## What to work on
Extract every line below that contains the word "medio".

## Supplied material
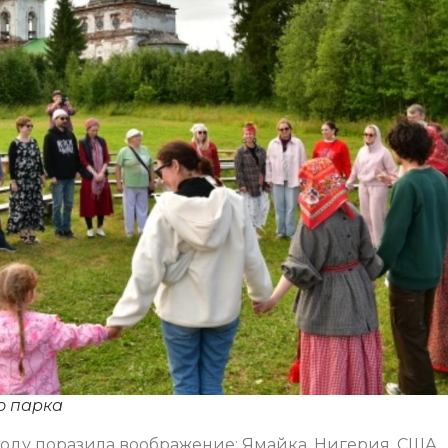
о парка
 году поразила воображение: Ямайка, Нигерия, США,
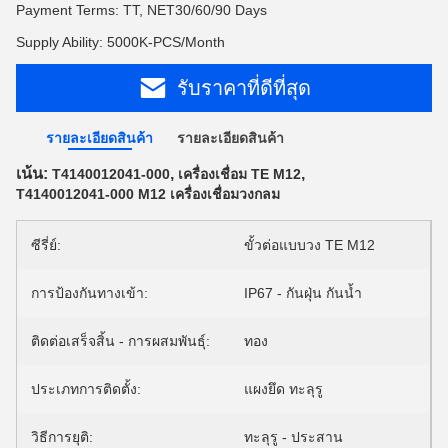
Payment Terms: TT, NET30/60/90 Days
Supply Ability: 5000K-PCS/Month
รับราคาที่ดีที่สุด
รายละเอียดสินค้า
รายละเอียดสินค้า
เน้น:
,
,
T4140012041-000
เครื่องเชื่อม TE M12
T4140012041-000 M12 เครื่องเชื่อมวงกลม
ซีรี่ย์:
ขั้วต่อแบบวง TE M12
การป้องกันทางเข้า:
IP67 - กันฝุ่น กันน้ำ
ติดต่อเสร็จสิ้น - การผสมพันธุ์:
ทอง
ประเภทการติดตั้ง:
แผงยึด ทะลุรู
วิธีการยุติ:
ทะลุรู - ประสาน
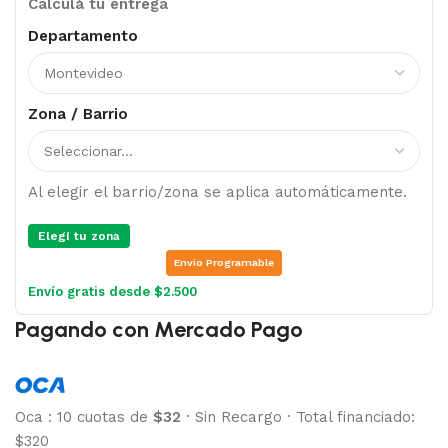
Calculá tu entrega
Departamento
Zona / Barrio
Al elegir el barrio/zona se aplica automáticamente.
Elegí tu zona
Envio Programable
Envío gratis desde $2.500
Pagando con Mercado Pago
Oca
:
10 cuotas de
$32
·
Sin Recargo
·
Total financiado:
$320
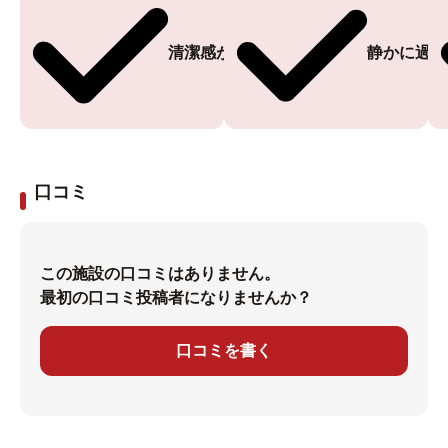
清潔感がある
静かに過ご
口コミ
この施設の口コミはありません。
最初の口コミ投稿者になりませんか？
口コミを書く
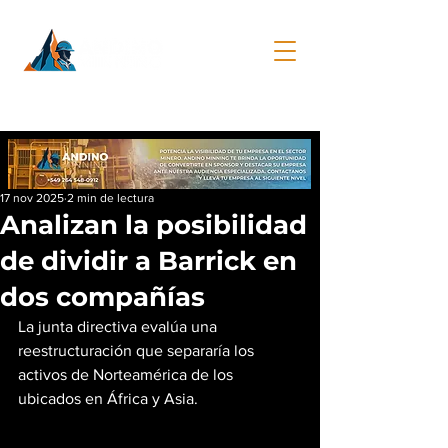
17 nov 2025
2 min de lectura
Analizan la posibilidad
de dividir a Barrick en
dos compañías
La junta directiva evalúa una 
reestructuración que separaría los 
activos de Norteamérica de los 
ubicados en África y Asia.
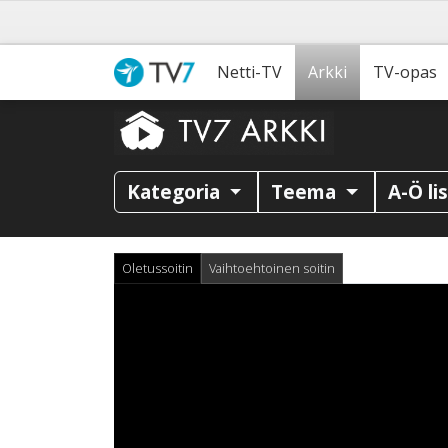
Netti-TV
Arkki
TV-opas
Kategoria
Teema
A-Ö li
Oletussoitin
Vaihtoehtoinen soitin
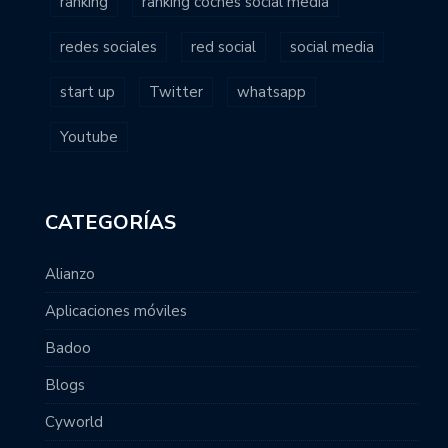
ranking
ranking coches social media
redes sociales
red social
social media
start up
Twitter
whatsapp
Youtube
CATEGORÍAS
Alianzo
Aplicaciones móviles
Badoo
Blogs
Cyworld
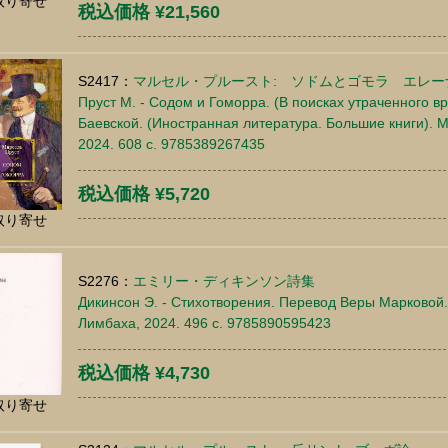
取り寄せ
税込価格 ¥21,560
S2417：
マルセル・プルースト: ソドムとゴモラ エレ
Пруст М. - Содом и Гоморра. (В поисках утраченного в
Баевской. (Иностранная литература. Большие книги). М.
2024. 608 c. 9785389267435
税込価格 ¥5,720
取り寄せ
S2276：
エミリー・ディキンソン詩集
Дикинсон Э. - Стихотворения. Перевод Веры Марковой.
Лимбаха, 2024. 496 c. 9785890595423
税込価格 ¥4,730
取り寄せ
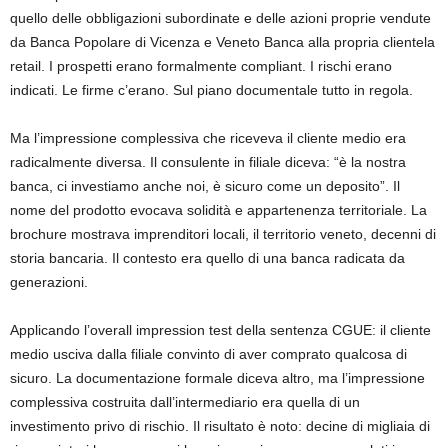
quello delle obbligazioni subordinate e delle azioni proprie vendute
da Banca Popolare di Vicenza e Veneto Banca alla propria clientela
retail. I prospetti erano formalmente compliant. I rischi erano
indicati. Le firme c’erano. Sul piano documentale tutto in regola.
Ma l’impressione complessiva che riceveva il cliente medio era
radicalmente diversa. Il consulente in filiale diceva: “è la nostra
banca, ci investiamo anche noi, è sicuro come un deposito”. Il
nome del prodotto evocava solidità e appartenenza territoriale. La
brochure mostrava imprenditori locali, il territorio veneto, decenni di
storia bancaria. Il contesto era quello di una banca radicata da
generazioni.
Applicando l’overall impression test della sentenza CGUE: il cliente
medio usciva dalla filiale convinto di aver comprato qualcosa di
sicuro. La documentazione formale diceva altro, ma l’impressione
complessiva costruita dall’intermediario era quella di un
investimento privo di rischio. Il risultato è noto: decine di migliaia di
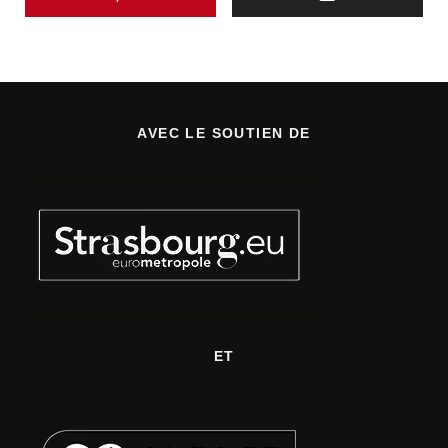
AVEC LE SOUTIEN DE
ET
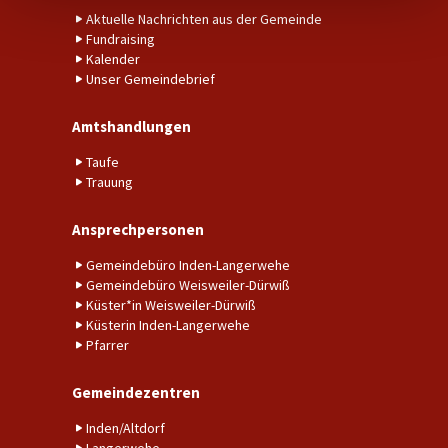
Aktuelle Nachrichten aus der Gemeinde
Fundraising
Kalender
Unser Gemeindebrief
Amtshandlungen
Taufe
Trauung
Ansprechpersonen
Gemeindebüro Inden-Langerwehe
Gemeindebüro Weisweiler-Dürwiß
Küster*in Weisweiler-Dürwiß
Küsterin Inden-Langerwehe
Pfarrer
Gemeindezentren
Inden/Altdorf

## Output below
Ma l’impressione complessiva che riceveva il cliente medio era
medio usciva dalla filiale convinto di aver comprato qualcosa di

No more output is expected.